Improvements in or relating to treatment planning systems

FIELD OF THE INVENTION

The present invention relates to treatment planning systems, particularly for use in radiotherapy and in radiosurgery.

BACKGROUND ART

The Leksell Gamma Knife ^® is a well-known radiosurgical treatment device, shown illustratively in figure 1. It comprises a large number of radioactive Cobalt sources 10 set in a hemispherical array, each arranged to emit a beam of radiation toward the centre 12 of the hemisphere. A generally hemispherical collimator 14 is also provided, provided with an aperture for each source 10, each of which therefore emit a substantially pencil-shaped beam.

At the centre 12, the beams meet and the dose rate is very high. Most other locations within the hemisphere are irradiated by only one source, or possibly no sources, and thus the dose rate is very low. Locations close to the centre 12 will be irradiated by several (although not all of the) sources, as a result of the non-zero thickness of the pencil beams. Thus, the dose distribution consists of a peak at the centre 12, which falls away with increasing distance from the centre. A dose distribution generated by one isocenter is, in the field of radiosurgery, often called a "shot".

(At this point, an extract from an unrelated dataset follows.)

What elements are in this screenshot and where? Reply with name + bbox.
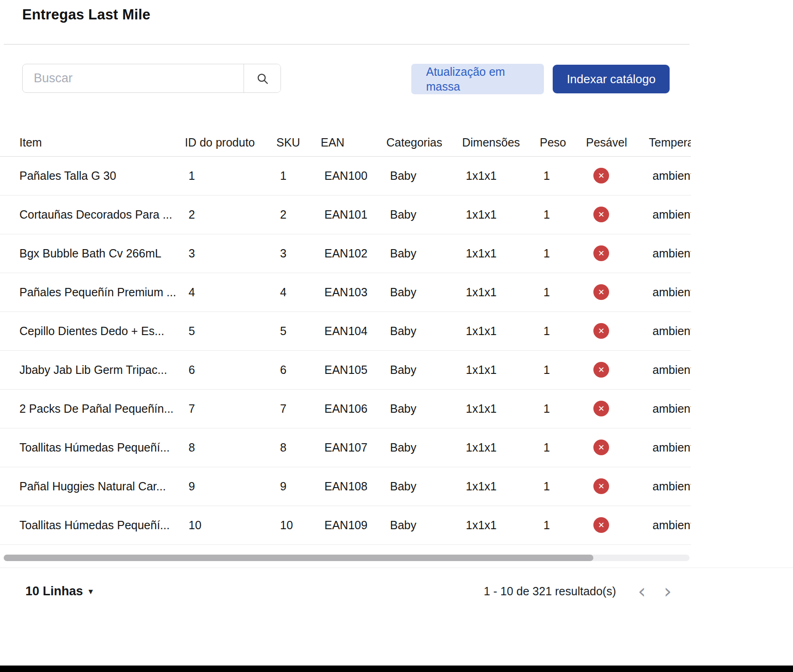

It is becoming increasingly important to provide an effective treatment solution for multiple targets. The basic problem in creating a treatment plan for multiple targets is that the dose contributions of the LGK interact. That is, the dose distribution given to one target will typically contribute some dose to other targets as well.

Complexities can arise when there are multiple targets that require treatment. This has to date been achieved by multiple dose applications so that successive sites are placed at the radiation focus 12 (Fig 1). As a result, each target site will receive a primary dose, i.e. that delivered when at the device centre 12, together with a background dose, i.e. that delivered incidentally while a different target site is receiving a primary dose. Care must be taken to ensure that the total dose, primary and background, does not exceed the maximum intended dose, particularly outside the target.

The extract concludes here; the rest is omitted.